Figure 4.7 Derivatives in the Formula Editor

• Simplify algebraically simplifies the formula. For example, the Simplify command turns 2*x + 3*x into 5*x.

The Keypad Functions

The keypad is composed of common operators (referred to as functions here). Enter a keypad function by selecting an expression in the formula display and clicking on the appropriate keypad buttons.

Arithmetic keys

The four arithmetic functions work as they do on a pocket calculator.

Insert and Delete keys

The Insert button inserts a new empty formula clause or function argument. To insert a clause into a formula, first select the existing clause or argument you want the new element to follow. When you click the Insert button, the new clause appears and is selected. (Hint: You can also insert a new clause or argument by using the Insert keyboard shortcut: a comma.) The Delete button empties the selected box, or, if it is already empty, removes it as an argument.

Raise to a Power

The general exponential function raises a given value to a specified power. It has an exponent of two by default. Select the exponent and double-click on it to change its value.

Root

The root function calculates the specified root of the radicand. It has an implied index of 2, which is not displayed. To change the index to another value, highlight the argument of the root (the part outside the radical) and double-click to change its value.

Switch Terms

The switch terms keypad function looks at the operator that is central to the selected expression and switches the expressions on either side of that operator. For example, switching a + b results in b + a.

Unary Sign Function

The unary sign function inverts the sign of its argument. Apply the function to a selected variable expression or use it to enter negative constants.
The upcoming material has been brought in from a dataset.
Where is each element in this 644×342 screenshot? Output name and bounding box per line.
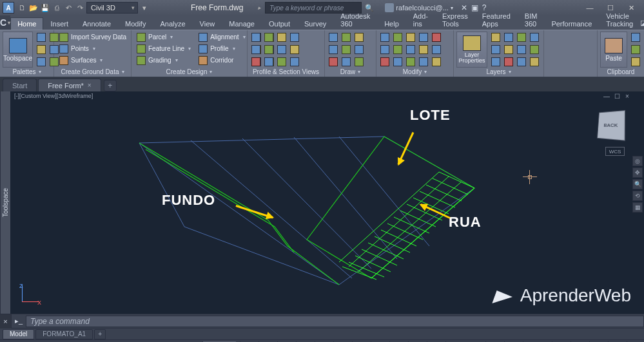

Local Variable Assignment Key

This keypad function creates a local variable and assigns it the value of the selected expression. Its value can be as simple as an empty term, or as complicated as a complex formula.

Peel Expression

To use this function, begin by selecting any expression. When you click the Peel Expression button, the selected expression is deleted, leaving a selected empty term in its place. This process repeats each time the key is clicked. In this way, you can delete a formula term by term, in the precedence order of the formula, beginning with the first term you select. See the section Tips on Editing a Formula for a demonstration of peeling expressions.

The Formula Display Area

The formula display area or editing area (see Figure 4.1) is where you build and view a formula. To compose a formula, select expressions in the formula display area and apply functions and terms from the formula control panel.
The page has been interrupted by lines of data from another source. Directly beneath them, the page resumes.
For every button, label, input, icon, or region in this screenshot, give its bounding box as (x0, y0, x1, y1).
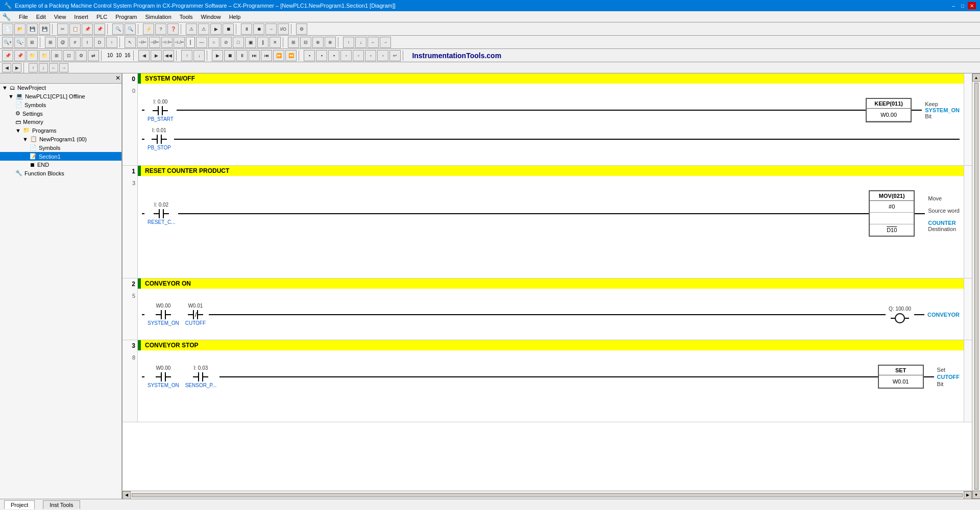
tb-paste[interactable]: 📌 (82, 23, 93, 35)
tb3-pause2[interactable]: ⏸ (236, 50, 248, 61)
tb4-2[interactable]: ▶ (12, 63, 21, 72)
tb2-left[interactable]: ← (368, 37, 379, 48)
tb2-right[interactable]: → (380, 37, 391, 48)
tree-end[interactable]: ⏹ END (0, 161, 121, 169)
menu-help[interactable]: Help (225, 13, 245, 21)
menu-tools[interactable]: Tools (176, 13, 197, 21)
tb2-vline[interactable]: ‖ (257, 37, 268, 48)
tb3-stop2[interactable]: ⏹ (224, 50, 235, 61)
tb-warn[interactable]: ⚠ (186, 23, 197, 35)
menu-program[interactable]: Program (111, 13, 141, 21)
tb2-zoomin[interactable]: 🔍+ (2, 37, 13, 48)
tb2-del[interactable]: ✕ (270, 37, 281, 48)
tb-help[interactable]: ? (155, 23, 166, 35)
tb4-1[interactable]: ◀ (2, 63, 11, 72)
tb3-m1[interactable]: ▪ (304, 50, 315, 61)
tb-open[interactable]: 📂 (14, 23, 26, 35)
tb-compile[interactable]: ⚡ (143, 23, 154, 35)
vscroll-down[interactable]: ▼ (972, 491, 981, 499)
tb2-grid[interactable]: ⊞ (45, 37, 56, 48)
tb3-ff[interactable]: ⏩ (273, 50, 284, 61)
tb2-down[interactable]: ↓ (355, 37, 366, 48)
tb3-b4[interactable]: 📁 (39, 50, 50, 61)
tb3-prev[interactable]: ◀ (138, 50, 150, 61)
tb2-arrow[interactable]: ↑ (106, 37, 117, 48)
tb2-hline[interactable]: — (196, 37, 207, 48)
tb-sim[interactable]: ▶ (210, 23, 222, 35)
diagram-area[interactable]: 0 SYSTEM ON/OFF 0 (122, 73, 972, 491)
tb-save2[interactable]: 💾 (39, 23, 50, 35)
tb3-m5[interactable]: ▫ (353, 50, 364, 61)
tb3-b1[interactable]: 📌 (2, 50, 13, 61)
tb3-m2[interactable]: ▪ (316, 50, 327, 61)
status-tab-insttools[interactable]: Inst Tools (43, 500, 80, 509)
menu-plc[interactable]: PLC (92, 13, 111, 21)
tb-stop[interactable]: ⏹ (223, 23, 234, 35)
tb2-fit[interactable]: ⊞ (27, 37, 38, 48)
tb2-extra4[interactable]: ⊗ (325, 37, 336, 48)
tb-paste2[interactable]: 📌 (94, 23, 105, 35)
tree-memory[interactable]: 🗃 Memory (0, 118, 121, 126)
menu-view[interactable]: View (50, 13, 70, 21)
tb3-start[interactable]: ▶ (212, 50, 223, 61)
tree-section1[interactable]: 📝 Section1 (0, 152, 121, 161)
tb3-m7[interactable]: ▫ (377, 50, 388, 61)
tree-funcblocks[interactable]: 🔧 Function Blocks (0, 169, 121, 177)
tb-rec[interactable]: ⏺ (253, 23, 264, 35)
tb2-addr[interactable]: @ (57, 37, 68, 48)
tb3-rew[interactable]: ⏪ (285, 50, 297, 61)
hscroll-left[interactable]: ◀ (122, 491, 131, 499)
tb-step[interactable]: → (265, 23, 277, 35)
maximize-button[interactable]: □ (959, 2, 967, 9)
tb3-b6[interactable]: ⊡ (63, 50, 75, 61)
tb3-b3[interactable]: 📁 (27, 50, 38, 61)
tb3-m6[interactable]: ▫ (365, 50, 376, 61)
tb2-sel[interactable]: ↖ (125, 37, 136, 48)
tb3-m4[interactable]: ▫ (340, 50, 352, 61)
tb3-prevs[interactable]: ◀◀ (163, 50, 174, 61)
tb3-b8[interactable]: ⇄ (88, 50, 99, 61)
tb3-next[interactable]: ▶ (151, 50, 162, 61)
tree-root[interactable]: ▼ 🗂 NewProject (0, 84, 121, 92)
hscroll-right[interactable]: ▶ (964, 491, 972, 499)
tree-symbols-plc[interactable]: 📄 Symbols (0, 100, 121, 109)
tree-symbols-prog[interactable]: 📄 Symbols (0, 143, 121, 152)
tb-io[interactable]: I/O (278, 23, 289, 35)
tb-copy[interactable]: 📋 (69, 23, 81, 35)
tb2-extra2[interactable]: ⊟ (300, 37, 311, 48)
tb2-io[interactable]: I (82, 37, 93, 48)
tb2-circle[interactable]: ○ (208, 37, 219, 48)
status-tab-project[interactable]: Project (4, 500, 35, 509)
tb3-m8[interactable]: ↩ (389, 50, 401, 61)
tb2-ncontact2[interactable]: ⊣↓⊢ (174, 37, 185, 48)
tree-plc[interactable]: ▼ 💻 NewPLC1[CP1L] Offline (0, 92, 121, 100)
tb2-d[interactable]: D (94, 37, 105, 48)
tb3-upload[interactable]: ↑ (181, 50, 192, 61)
tb-extra[interactable]: ⚙ (296, 23, 307, 35)
hscroll-thumb[interactable] (132, 493, 963, 497)
tb-new[interactable]: 📄 (2, 23, 13, 35)
close-button[interactable]: ✕ (968, 2, 976, 9)
tb3-step2[interactable]: ⏭ (249, 50, 260, 61)
menu-file[interactable]: File (15, 13, 32, 21)
tb3-b7[interactable]: ⚙ (76, 50, 87, 61)
tb-find2[interactable]: 🔍 (125, 23, 136, 35)
tb-warn2[interactable]: ⚠ (198, 23, 209, 35)
tb2-contact[interactable]: ⊣⊢ (137, 37, 148, 48)
tb4-6[interactable]: → (59, 63, 68, 72)
tree-settings[interactable]: ⚙ Settings (0, 109, 121, 118)
tb-cut[interactable]: ✂ (57, 23, 68, 35)
tb3-m3[interactable]: ▪ (328, 50, 339, 61)
vscroll-up[interactable]: ▲ (972, 73, 981, 82)
tb2-box[interactable]: □ (233, 37, 244, 48)
tb-find[interactable]: 🔍 (112, 23, 124, 35)
tb2-up[interactable]: ↑ (343, 37, 354, 48)
tb3-b2[interactable]: 📌 (14, 50, 26, 61)
tb4-3[interactable]: ↑ (29, 63, 38, 72)
tb2-sym[interactable]: # (69, 37, 81, 48)
tb4-4[interactable]: ↓ (39, 63, 48, 72)
tb3-b5[interactable]: ⊞ (51, 50, 62, 61)
menu-window[interactable]: Window (197, 13, 225, 21)
tb3-back[interactable]: ⏮ (261, 50, 272, 61)
tb3-download[interactable]: ↓ (193, 50, 205, 61)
Functions always operate upon selected expressions, terms always replace selected expressions, and arguments are always grouped with functions. To find which expressions serve as a function’s arguments, select that function in the formula. When the Show Boxing option is in effect, the boxed groupings also show how the order of precedence rules apply and show which arguments are deleted if you delete a function.

Function Definitions

The function categories are briefly described in the following list. They are presented in the order you find them in the function list. Examples of some commonly used functions are included later in this chapter.

• Row includes miscellaneous functions such as Lag, Dif, Subscript, Row (the current row number), and N Row (the total number of rows).

• Numeric includes the following functions: Abs (absolute value), Modulo, Ceiling, Floor and Round.

• Transcendental supports logarithmic functions for any base, functions for combinatorical calculations, the beta function, and several gamma functions.

• Trigonometric provides the standard trigonometric and hyperbolic functions such as sine, cosine, tangent, inverse functions, and their hyperbolic equivalents.

• Character has functions that operate on character arguments for, among other things, trimming, finding the length of a string, and changing numbers to characters or characters to numbers.

• Comparison includes the standard logical comparisons such as less than, less than or equal to, not equal to, and so forth.

• Conditional includes the logical functions Not, And, and Or. It also includes programming-like functions such as If, Match, and Choose.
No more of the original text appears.